◆ YOUR INSTRUCTIONS:
Each line below from the line with "technical@extreme-components.com" to the line with "Personality Type Determines" must be copied exactly, including those two, and no picture may appear in the copy.

Saved data entries:
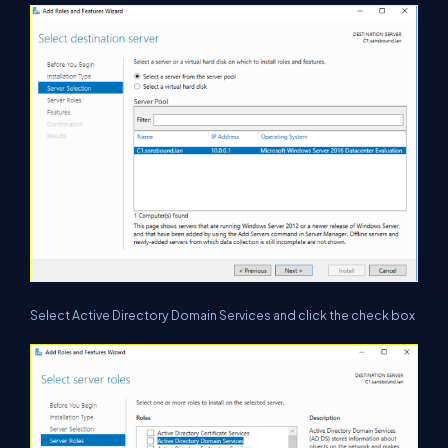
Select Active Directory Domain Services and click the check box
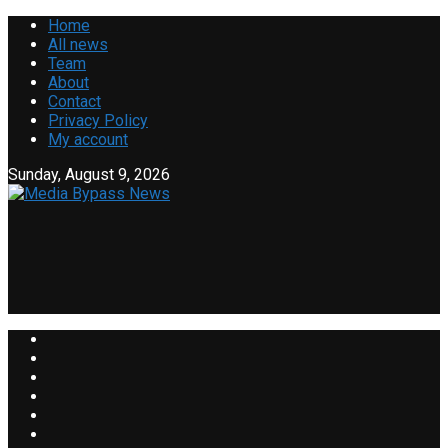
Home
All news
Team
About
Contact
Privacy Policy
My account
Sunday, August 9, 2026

* * *

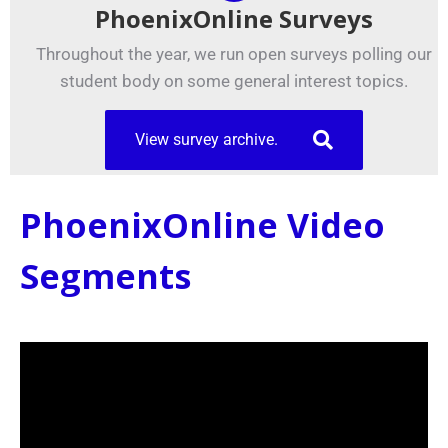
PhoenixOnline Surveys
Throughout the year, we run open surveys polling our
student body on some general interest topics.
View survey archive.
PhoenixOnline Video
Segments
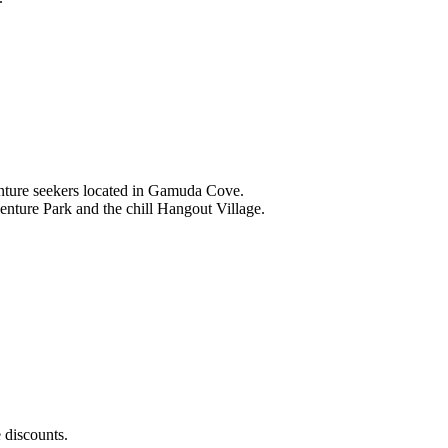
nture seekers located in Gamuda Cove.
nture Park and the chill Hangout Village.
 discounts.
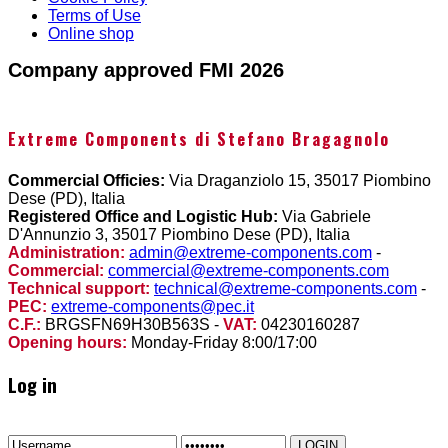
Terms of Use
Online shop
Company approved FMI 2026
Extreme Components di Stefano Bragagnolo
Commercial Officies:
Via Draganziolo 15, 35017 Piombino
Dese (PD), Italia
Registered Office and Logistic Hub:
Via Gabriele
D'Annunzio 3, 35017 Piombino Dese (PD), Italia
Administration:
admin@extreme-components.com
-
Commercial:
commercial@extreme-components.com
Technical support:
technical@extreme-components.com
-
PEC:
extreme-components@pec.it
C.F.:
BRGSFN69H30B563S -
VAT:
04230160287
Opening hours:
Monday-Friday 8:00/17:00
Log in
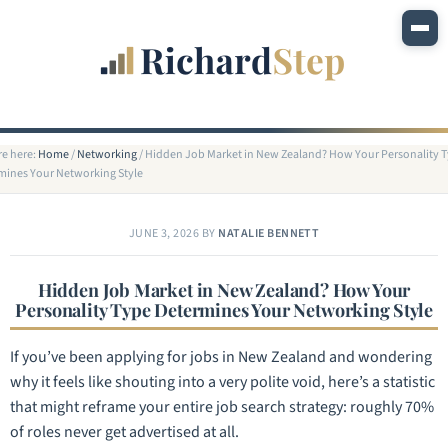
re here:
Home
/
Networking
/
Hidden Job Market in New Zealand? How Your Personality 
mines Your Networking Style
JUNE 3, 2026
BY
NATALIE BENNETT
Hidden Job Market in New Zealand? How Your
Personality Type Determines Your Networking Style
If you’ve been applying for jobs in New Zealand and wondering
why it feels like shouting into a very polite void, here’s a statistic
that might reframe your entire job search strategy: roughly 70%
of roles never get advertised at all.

◆ RESULT OF THE EXERCISE:
technical@extreme-components.com
-
PEC:
extreme-components@pec.it
C.F.:
BRGSFN69H30B563S -
VAT:
04230160287
Opening hours:
Monday-Friday 8:00/17:00
Log in
re here:
Home
/
Networking
/
Hidden Job Market in New Zealand? How Your Personality 
mines Your Networking Style
JUNE 3, 2026
BY
NATALIE BENNETT
Hidden Job Market in New Zealand? How Your
Personality Type Determines Your Networking Style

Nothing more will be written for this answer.